# Task goal
Report each line of the listing below that holds "against".

# Source data
Start of Block

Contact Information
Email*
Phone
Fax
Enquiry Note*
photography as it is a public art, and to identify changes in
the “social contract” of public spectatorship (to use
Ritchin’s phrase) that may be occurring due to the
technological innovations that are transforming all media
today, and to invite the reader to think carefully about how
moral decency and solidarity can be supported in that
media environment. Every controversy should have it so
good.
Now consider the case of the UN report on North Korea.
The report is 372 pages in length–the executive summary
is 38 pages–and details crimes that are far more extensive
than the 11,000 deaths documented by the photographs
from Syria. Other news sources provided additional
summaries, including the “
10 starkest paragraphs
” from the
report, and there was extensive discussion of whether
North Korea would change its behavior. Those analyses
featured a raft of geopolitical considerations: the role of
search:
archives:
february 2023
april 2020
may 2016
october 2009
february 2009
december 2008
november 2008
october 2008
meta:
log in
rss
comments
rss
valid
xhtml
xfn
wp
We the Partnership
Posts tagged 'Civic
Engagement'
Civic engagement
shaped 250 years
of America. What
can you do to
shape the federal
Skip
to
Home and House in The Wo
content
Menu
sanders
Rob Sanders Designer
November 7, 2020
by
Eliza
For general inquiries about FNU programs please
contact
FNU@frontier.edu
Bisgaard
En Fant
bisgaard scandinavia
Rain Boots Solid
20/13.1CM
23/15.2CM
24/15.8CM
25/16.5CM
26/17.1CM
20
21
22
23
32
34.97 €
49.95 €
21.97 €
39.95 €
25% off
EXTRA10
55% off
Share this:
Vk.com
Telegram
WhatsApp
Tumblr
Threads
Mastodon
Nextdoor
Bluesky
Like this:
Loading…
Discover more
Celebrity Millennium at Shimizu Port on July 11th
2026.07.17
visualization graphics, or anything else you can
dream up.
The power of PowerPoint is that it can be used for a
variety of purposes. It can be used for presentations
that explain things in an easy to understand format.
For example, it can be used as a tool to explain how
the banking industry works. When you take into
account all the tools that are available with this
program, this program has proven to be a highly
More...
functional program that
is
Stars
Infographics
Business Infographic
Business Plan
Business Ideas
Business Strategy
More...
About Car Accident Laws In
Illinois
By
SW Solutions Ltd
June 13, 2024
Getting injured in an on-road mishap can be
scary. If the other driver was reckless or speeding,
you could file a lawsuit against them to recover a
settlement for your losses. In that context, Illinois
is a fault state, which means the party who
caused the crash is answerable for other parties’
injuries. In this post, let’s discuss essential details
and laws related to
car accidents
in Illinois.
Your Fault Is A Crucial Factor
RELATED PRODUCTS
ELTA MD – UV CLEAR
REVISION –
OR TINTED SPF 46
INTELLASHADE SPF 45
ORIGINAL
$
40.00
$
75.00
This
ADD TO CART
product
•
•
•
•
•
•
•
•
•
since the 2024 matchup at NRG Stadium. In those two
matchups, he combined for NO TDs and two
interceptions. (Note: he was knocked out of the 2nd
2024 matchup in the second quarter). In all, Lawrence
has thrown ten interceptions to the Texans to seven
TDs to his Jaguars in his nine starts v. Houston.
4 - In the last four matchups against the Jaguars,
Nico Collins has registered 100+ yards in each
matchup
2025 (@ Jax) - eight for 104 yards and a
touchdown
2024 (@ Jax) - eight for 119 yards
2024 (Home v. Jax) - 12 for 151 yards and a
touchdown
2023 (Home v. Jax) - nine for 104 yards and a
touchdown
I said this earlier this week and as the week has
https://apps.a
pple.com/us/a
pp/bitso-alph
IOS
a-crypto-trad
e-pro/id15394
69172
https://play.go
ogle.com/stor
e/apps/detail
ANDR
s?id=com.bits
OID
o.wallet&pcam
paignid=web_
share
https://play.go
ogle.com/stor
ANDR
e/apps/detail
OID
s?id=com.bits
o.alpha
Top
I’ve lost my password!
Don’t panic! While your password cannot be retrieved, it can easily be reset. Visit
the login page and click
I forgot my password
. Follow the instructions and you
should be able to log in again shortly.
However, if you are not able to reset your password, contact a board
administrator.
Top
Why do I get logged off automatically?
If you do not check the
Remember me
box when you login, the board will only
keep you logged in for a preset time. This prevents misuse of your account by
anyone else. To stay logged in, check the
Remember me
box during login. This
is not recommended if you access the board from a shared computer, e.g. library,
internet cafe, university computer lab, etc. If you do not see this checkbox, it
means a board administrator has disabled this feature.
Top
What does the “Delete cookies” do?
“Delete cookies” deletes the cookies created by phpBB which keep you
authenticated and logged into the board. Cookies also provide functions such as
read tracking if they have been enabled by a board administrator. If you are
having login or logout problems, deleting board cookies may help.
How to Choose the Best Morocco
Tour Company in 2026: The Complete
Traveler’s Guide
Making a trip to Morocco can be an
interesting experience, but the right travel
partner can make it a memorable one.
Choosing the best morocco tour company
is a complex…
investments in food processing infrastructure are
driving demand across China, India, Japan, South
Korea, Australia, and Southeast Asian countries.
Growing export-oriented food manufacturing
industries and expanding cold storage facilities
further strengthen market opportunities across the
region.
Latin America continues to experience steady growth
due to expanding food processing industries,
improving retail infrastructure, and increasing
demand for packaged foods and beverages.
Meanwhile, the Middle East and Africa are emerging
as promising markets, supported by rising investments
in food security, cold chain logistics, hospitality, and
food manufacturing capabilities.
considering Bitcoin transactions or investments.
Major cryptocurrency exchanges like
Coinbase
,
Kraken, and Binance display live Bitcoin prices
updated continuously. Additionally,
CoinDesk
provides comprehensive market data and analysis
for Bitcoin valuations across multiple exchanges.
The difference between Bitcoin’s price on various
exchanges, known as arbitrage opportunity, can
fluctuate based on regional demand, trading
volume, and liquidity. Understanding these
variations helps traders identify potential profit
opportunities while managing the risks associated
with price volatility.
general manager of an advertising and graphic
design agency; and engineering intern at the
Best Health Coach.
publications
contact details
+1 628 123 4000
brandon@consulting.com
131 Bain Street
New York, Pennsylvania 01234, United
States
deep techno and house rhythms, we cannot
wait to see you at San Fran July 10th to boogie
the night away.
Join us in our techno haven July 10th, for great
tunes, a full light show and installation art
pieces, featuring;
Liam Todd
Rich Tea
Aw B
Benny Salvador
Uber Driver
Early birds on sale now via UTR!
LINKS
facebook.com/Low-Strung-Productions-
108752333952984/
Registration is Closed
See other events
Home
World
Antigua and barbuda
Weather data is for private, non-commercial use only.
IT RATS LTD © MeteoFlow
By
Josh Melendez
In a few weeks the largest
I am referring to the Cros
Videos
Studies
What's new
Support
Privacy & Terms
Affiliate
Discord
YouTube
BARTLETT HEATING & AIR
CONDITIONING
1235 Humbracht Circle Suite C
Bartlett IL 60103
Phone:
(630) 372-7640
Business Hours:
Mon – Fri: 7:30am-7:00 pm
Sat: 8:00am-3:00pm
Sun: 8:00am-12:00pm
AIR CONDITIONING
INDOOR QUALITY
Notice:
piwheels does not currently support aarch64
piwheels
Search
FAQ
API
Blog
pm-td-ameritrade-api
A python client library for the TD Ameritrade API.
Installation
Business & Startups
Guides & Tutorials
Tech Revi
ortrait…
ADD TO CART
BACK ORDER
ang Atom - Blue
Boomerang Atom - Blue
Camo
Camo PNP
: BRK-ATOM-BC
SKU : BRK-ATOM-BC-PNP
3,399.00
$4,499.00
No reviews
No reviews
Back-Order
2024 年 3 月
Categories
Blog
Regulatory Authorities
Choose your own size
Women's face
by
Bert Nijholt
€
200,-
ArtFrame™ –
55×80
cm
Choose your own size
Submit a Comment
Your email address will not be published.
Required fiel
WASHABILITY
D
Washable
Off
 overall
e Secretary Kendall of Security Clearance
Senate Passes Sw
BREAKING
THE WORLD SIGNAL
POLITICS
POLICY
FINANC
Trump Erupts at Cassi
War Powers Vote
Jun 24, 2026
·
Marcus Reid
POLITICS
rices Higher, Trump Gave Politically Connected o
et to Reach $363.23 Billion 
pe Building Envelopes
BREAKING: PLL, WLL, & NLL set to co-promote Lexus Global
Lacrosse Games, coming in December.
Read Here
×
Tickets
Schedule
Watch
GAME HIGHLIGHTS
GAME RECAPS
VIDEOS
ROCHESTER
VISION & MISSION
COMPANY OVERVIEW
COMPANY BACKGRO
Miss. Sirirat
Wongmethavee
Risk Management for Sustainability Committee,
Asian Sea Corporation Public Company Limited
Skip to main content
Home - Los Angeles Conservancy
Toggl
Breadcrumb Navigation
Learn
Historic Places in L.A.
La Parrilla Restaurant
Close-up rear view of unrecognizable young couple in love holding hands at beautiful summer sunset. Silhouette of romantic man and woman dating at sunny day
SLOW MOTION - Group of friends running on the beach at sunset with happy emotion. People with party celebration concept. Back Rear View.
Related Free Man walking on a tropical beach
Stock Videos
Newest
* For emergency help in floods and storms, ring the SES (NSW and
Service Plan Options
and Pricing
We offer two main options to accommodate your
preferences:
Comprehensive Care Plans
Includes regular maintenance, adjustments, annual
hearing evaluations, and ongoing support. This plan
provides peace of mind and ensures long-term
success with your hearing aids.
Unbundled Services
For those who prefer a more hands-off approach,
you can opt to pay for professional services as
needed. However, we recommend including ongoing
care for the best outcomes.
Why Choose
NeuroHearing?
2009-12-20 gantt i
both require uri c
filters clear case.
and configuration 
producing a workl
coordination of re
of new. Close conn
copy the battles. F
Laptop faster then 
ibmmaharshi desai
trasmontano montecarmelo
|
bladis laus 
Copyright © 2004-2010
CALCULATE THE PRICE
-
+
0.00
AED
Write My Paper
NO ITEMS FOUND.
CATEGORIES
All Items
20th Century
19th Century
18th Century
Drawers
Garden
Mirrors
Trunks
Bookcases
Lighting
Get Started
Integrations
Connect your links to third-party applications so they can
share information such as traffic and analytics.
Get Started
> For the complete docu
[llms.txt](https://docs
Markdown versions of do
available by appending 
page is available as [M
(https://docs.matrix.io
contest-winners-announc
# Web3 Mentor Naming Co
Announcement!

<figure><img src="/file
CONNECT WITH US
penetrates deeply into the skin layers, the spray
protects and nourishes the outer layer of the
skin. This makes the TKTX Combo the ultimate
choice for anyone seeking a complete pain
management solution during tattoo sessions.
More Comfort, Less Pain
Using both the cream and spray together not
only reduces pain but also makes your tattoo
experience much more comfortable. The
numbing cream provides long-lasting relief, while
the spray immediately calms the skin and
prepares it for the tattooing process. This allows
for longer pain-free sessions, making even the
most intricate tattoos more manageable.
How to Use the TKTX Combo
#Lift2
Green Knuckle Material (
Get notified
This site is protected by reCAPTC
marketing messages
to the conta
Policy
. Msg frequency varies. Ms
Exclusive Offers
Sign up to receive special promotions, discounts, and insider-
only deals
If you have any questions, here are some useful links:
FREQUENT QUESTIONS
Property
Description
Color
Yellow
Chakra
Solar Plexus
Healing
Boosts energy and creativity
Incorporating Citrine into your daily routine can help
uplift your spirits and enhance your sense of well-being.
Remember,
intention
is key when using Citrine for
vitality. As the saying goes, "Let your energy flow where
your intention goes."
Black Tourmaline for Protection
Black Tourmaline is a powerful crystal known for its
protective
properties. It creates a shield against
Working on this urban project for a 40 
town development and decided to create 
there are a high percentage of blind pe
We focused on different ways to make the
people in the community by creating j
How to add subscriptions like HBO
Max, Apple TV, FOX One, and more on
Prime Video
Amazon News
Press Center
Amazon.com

End of Block

# Result for this exercise
you could file a lawsuit against them to recover a
4 - In the last four matchups against the Jaguars,
properties. It creates a shield against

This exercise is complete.